Il y a quelque chose de pourri au royaume des Adultes!, scande la prose de Réjean Ducharme. Pas surprenant que son oeuvre fascine les éternels enfants.

En 1989, Martin Faucher, un jeune metteur en scène bourré de talent, diplômé en théâtre du Cégep de Saint-Hyacinthe, créait à l'Espace Go À quelle heure on meurt?; spectacle mémorable conçu à partir d'un collage de morceaux choisis parmi divers textes et romans de Ducharme. Vingt-quatre ans plus tard, un groupe de comédiens provenant de ce même collège (promotion 2011) reprend à la salle Fred-Barry cette ode à l'enfance perdue.

Et ma foi!, c'est un fort bel ouvrage livré sous la direction de Frédéric Dubois.

On le nomme «variation» autour du collage de Faucher. Ils sont désormais dix acteurs pour jouer en alternance Mille Milles et Chateaugué, les deux adolescents du roman Le Nez qui voque. On a ajouté des chansons comme Intuition d'Avec pas d'casque; Va-t'en pas de Richard Desjardins («J'ai autant d'amis que mille Mexico!» pourrait sortir de la bouche de Chateaugué...). Toutefois, la proposition demeure semblable: une fenêtre pour pénétrer l'univers de Ducharme, et aussi pour sentir le désenchantement lié à l'apprentissage du monde adulte.

L'argument est le suivant.
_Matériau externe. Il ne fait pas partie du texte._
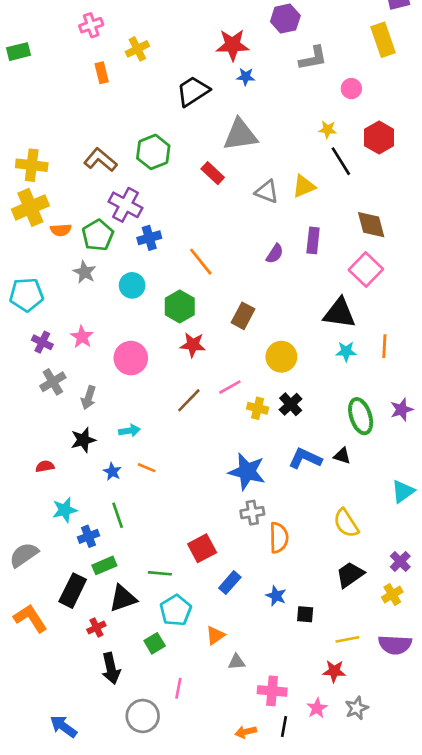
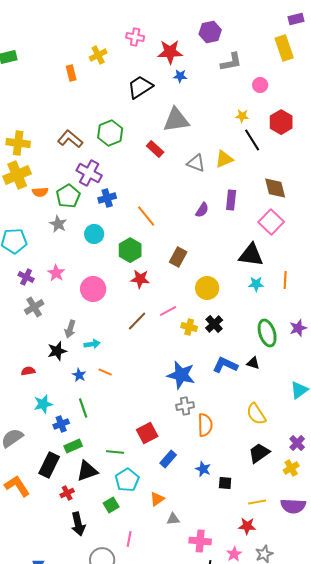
pink cross: (91, 25) -> (135, 37), moved, turned 30
gray arrow: (88, 398) -> (70, 329), moved

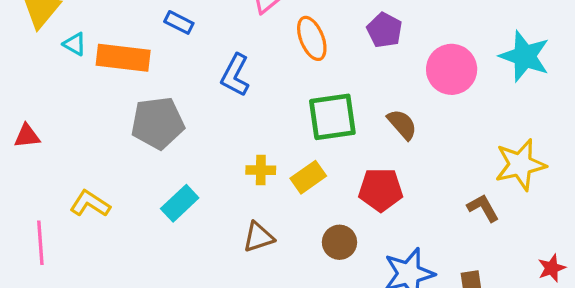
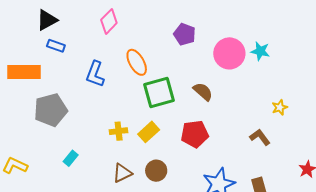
orange ellipse: (312, 38) -> (137, 62), moved
cyan star: (525, 56) -> (260, 51), moved, size x0.6
yellow star: (520, 165) -> (280, 107), size x0.5
cyan rectangle: (180, 203) -> (71, 158), size x0.7
brown circle: (339, 242) -> (156, 171), moved

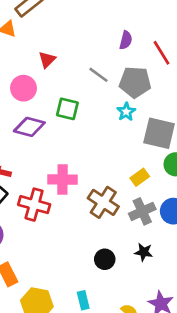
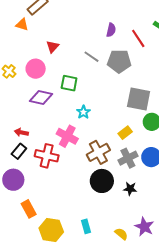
cyan star: (126, 112) -> (83, 112), moved
pink cross: (62, 180) -> (67, 136), turned 30
brown cross: (103, 202) -> (98, 152), turned 30
black circle: (105, 259) -> (102, 181), moved, size x1.5

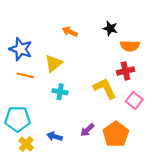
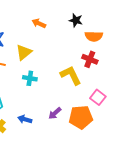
red cross: (126, 71) -> (90, 59), turned 35
pink square: (134, 100) -> (98, 97), moved
orange pentagon: (116, 134) -> (81, 117), turned 30

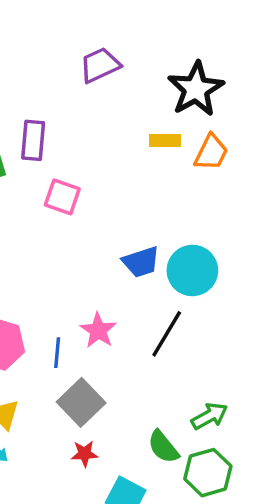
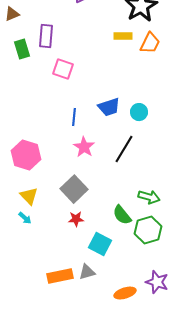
cyan circle: (192, 271) -> (139, 112), size x0.6
blue line: (57, 353) -> (74, 117), moved
green arrow: (210, 416) -> (149, 197), turned 45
Enfermés dans un appartement montréalais, un gars et une fille, pas vieux, mais «déjà las de vivre», font un pacte de suicide. Est-ce un couple? Des amis? Un frère et une soeur? Ça n'a guère d'importance. Ils ont 14 et 16 ans et refusent de vieillir. Et pourtant, ils vivent pleinement! À lire de la poésie, à écouter de la musique, à s'enivrer de bière et de tendresse, à avoir du «phone» tout en vaguant à leurs activités quotidiennes. Comme la plupart des couples, en somme.

Mais il y a une fêlure à leur bonheur: Mille Milles et Chateaugué veulent réinventer le monde, sur des bases nouvelles, pures. Et sans compromis. Comme Émile Nelligan que les protagonistes citent avec des vers de La Romance du vin, ils sont gais et pourtant «ils marchent à tâtons dans (leur) jeunesse noire».
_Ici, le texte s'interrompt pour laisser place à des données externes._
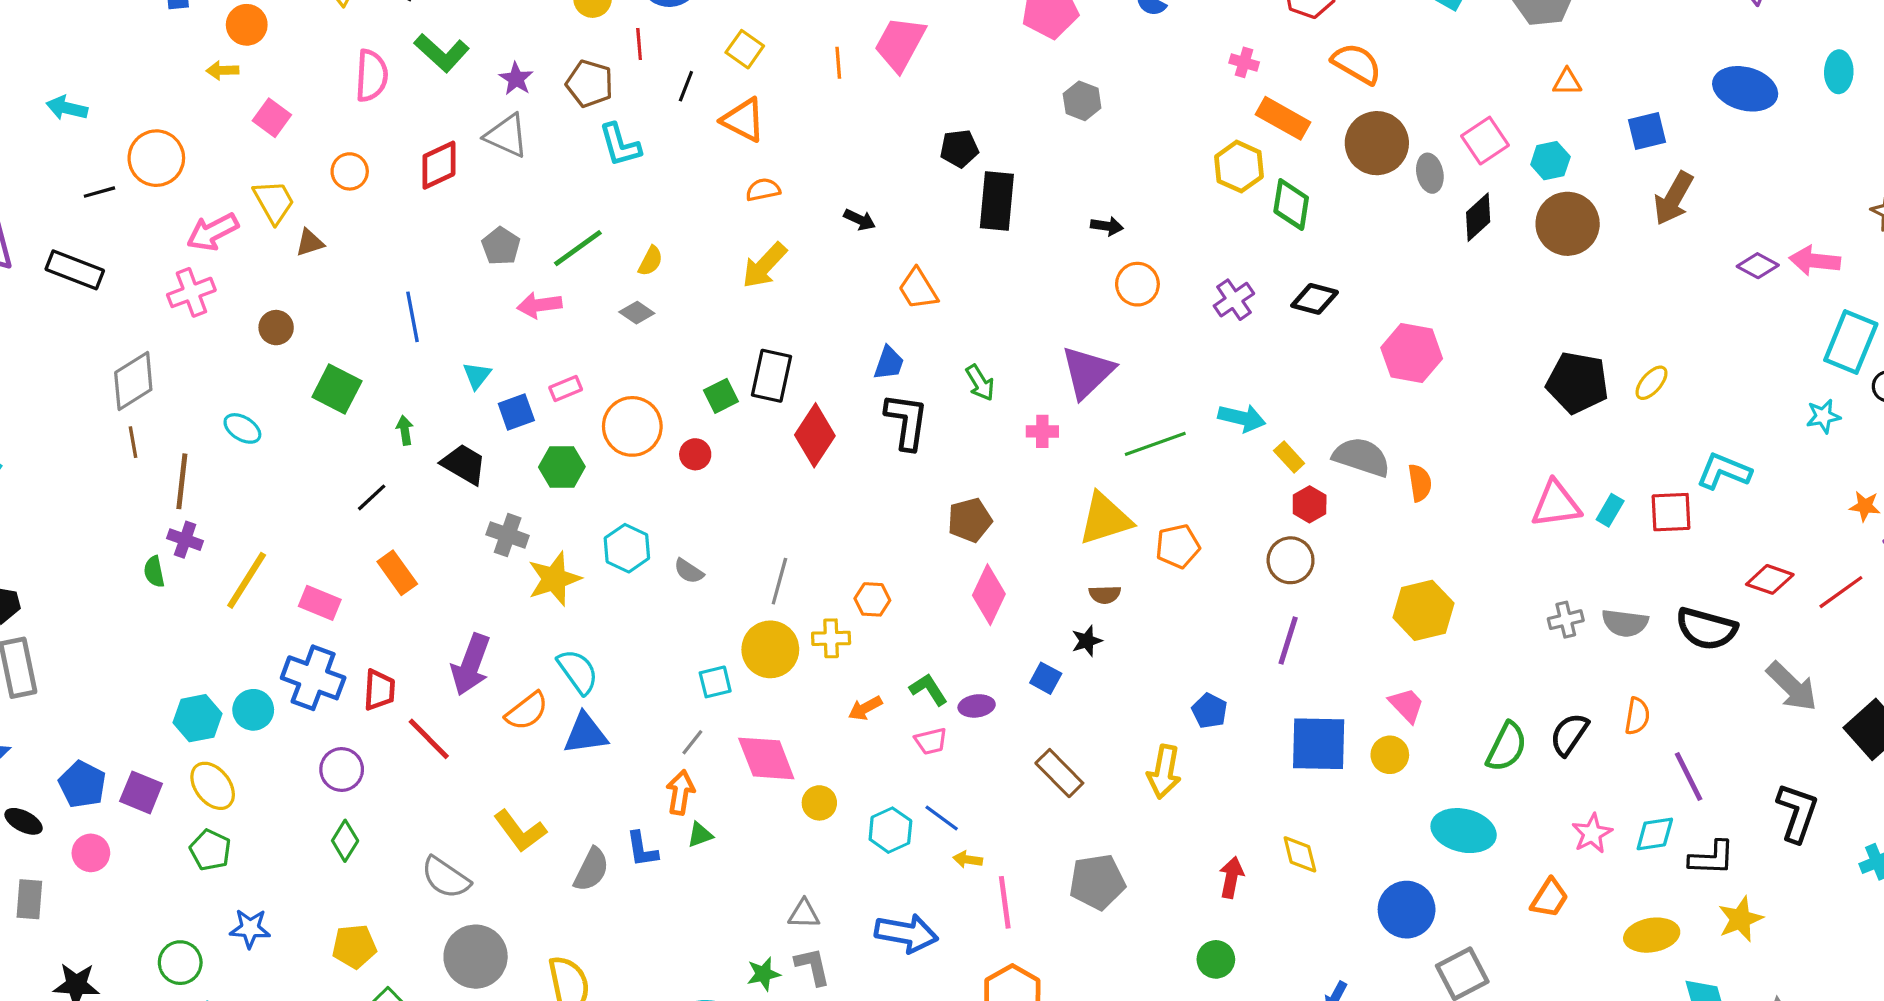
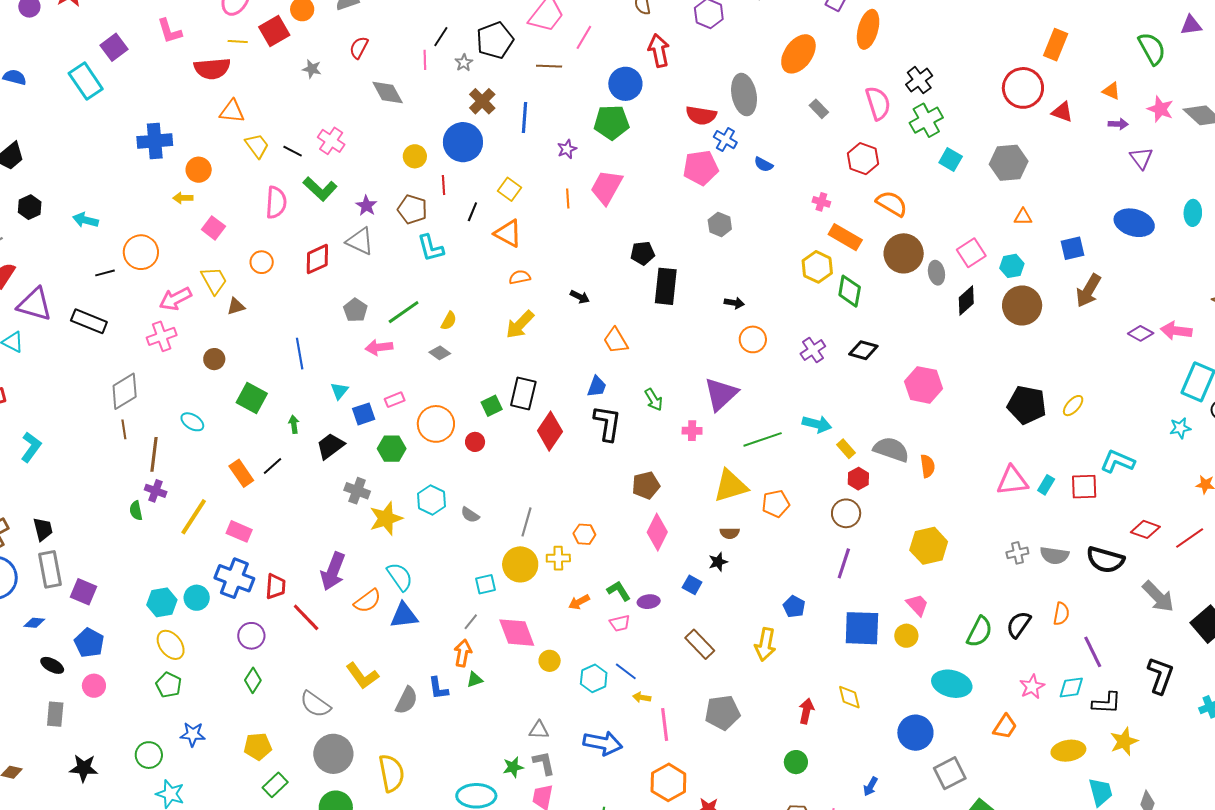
black trapezoid: (464, 464) -> (330, 446), turned -68
orange rectangle: (397, 573) -> (241, 473), moved
purple square: (141, 792) -> (84, 592), moved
Ces jeunes interprètes travaillent depuis plus de deux ans à ce spectacle. Et ça se voit! Leur passion est contagieuse. Le jeu déborde de cette urgence de s'exprimer sur scène. Certes, la production est un peu chargée d'images, de musique, d'intentions, de tableaux... On aurait pu élaguer ici et là. Or, cette proposition nous touche justement par ce trop-plein d'expression scénique. Car il rejoint la soif d'absolu des personnages ducharmiens.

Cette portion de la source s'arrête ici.